Killed his mother, killed wife and child, lost his name and now he's wild!
"Shut thee marth or get thee down ye black wretches," growled the man, the 'Little Wolf'. "A fine pie ye would make, hot meat and butter. Come down, come hither and mock me, cowards." He pulled on the reins, trying to walk faster, but they only flitted and hopped and flapped along after him, branch to branch, tree to tree, laughing, cawing, teasing.
Scared of a sparrow is the Little Wolf! Lost his teeth of steel, where is the Master in Black? He knows nothing!

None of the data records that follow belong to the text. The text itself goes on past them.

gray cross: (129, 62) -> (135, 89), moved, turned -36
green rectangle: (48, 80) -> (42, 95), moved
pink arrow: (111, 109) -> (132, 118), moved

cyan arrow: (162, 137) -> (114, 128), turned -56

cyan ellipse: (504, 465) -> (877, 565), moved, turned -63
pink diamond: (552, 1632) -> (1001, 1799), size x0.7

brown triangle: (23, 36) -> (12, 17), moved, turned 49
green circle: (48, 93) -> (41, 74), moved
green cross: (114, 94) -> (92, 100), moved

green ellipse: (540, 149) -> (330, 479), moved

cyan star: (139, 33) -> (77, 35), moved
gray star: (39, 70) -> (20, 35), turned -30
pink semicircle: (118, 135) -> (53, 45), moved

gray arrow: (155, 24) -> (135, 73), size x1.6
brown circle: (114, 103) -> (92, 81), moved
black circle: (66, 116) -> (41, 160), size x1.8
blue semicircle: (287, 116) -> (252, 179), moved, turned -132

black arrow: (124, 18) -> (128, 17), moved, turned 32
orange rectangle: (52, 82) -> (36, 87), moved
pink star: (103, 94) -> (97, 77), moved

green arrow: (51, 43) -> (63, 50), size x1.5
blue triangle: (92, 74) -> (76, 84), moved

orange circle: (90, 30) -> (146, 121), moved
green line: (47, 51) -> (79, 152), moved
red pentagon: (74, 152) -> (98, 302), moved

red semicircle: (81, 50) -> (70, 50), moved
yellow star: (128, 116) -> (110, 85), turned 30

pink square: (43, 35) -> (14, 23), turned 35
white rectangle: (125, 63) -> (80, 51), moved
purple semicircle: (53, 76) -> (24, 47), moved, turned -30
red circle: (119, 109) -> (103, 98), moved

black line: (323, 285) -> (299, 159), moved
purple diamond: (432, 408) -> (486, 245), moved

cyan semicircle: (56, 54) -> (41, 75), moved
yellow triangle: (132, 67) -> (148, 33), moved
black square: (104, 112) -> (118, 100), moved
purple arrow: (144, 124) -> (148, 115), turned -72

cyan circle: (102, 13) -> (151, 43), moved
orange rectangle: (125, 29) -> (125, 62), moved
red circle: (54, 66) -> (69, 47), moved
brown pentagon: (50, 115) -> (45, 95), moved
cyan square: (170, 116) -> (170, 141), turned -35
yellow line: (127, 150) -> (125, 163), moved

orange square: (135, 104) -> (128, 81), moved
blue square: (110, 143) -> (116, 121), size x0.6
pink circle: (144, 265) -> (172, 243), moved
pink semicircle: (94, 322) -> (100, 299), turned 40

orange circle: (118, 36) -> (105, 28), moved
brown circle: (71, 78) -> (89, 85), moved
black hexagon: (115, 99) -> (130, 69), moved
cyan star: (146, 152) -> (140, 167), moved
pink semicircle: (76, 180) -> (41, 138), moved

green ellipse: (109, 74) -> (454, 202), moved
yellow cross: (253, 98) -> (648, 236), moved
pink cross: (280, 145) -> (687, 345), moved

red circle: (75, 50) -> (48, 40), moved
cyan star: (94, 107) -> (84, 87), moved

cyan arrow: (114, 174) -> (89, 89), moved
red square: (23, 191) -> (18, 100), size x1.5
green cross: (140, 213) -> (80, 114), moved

To the King In White, upon the throne he did brood at Garden's heart, and the Little Wolf trembled and shook in fear, and could not strike him down with his steel teeth on the blood moon!
A waste t'was tha d'unt give owt for nowt, if tha di'nt do it for thissen.
"Shut up, shut up, shut up," he snarled. "Shut thee bloody beaks, y'bastards," and he picked up a stone and hurled it at the them as the rouncey shied, pulling him aside from the track. The crows were unharmed as the stone thunked against a branch, and the great murder only cawed louder, and they laughed and laughed while the Little Wolf snarled and led the horse along the winding path towards the old manor.